[Records excerpted from a collection]
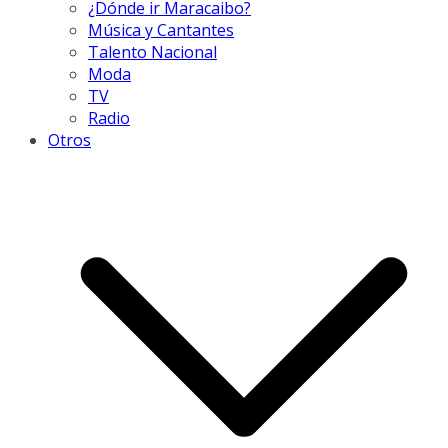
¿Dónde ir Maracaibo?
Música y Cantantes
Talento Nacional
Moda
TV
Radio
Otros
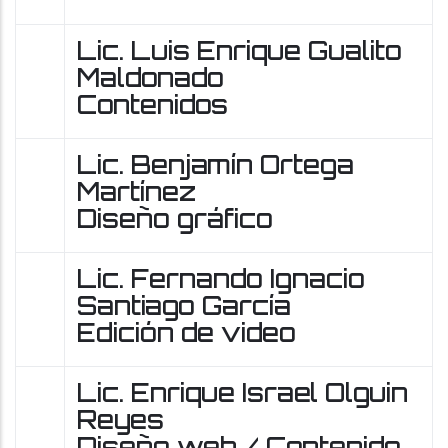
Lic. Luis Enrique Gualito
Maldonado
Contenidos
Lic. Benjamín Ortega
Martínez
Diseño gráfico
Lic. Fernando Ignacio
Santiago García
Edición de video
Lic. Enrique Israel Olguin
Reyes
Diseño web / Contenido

* * *

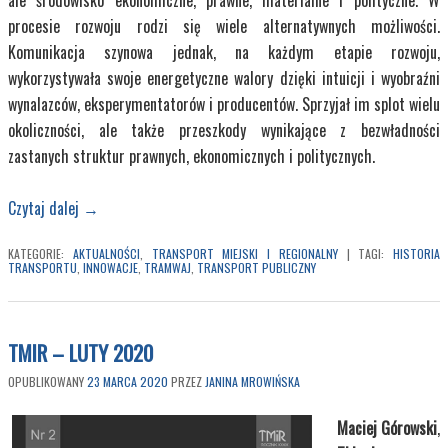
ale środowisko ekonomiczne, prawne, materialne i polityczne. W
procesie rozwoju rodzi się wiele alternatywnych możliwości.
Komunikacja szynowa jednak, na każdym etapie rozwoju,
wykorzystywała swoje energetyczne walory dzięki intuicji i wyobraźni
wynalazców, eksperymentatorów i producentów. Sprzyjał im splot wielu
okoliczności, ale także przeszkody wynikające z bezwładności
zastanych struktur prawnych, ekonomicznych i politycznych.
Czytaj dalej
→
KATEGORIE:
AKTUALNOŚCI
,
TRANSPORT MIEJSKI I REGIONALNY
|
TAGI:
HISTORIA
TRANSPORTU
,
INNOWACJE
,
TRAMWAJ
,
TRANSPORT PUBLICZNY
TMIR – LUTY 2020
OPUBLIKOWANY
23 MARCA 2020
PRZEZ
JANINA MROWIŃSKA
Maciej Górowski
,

==

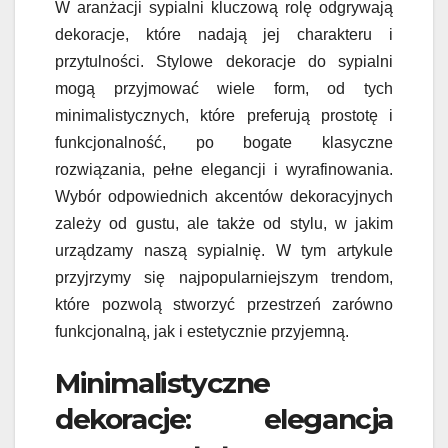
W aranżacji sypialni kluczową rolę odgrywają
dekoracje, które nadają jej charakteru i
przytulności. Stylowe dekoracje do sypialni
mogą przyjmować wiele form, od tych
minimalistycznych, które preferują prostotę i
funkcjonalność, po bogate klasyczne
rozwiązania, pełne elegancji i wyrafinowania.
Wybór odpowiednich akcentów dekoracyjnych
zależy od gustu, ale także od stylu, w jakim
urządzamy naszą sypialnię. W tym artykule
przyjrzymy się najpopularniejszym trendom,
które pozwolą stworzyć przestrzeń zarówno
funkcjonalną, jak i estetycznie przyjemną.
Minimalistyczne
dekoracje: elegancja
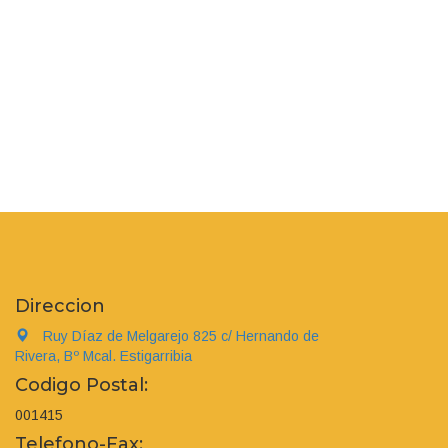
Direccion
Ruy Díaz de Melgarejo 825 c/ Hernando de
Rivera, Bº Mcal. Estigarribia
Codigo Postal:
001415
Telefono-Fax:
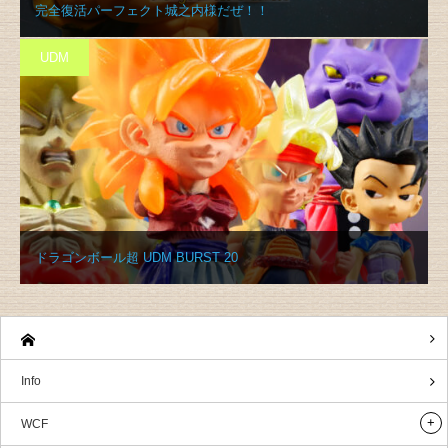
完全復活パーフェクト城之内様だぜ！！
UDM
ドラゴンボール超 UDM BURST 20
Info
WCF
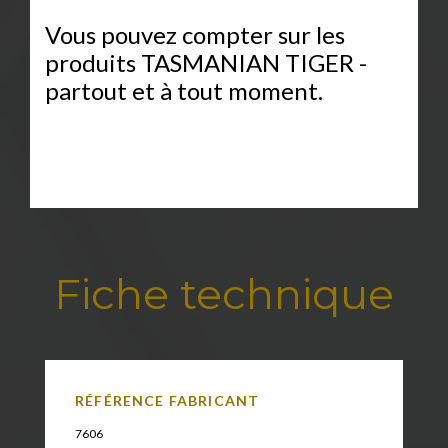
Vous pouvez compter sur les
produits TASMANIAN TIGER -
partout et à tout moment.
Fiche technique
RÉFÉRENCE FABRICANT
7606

> WHAT YOU SHOULD DO
Print the lines above from the one with "Edición de video" through the one with "Diseño web / Contenido", both included, exactly as written and nothing more.

> PROBLEM SOLUTION
Edición de video
Lic. Enrique Israel Olguin
Reyes
Diseño web / Contenido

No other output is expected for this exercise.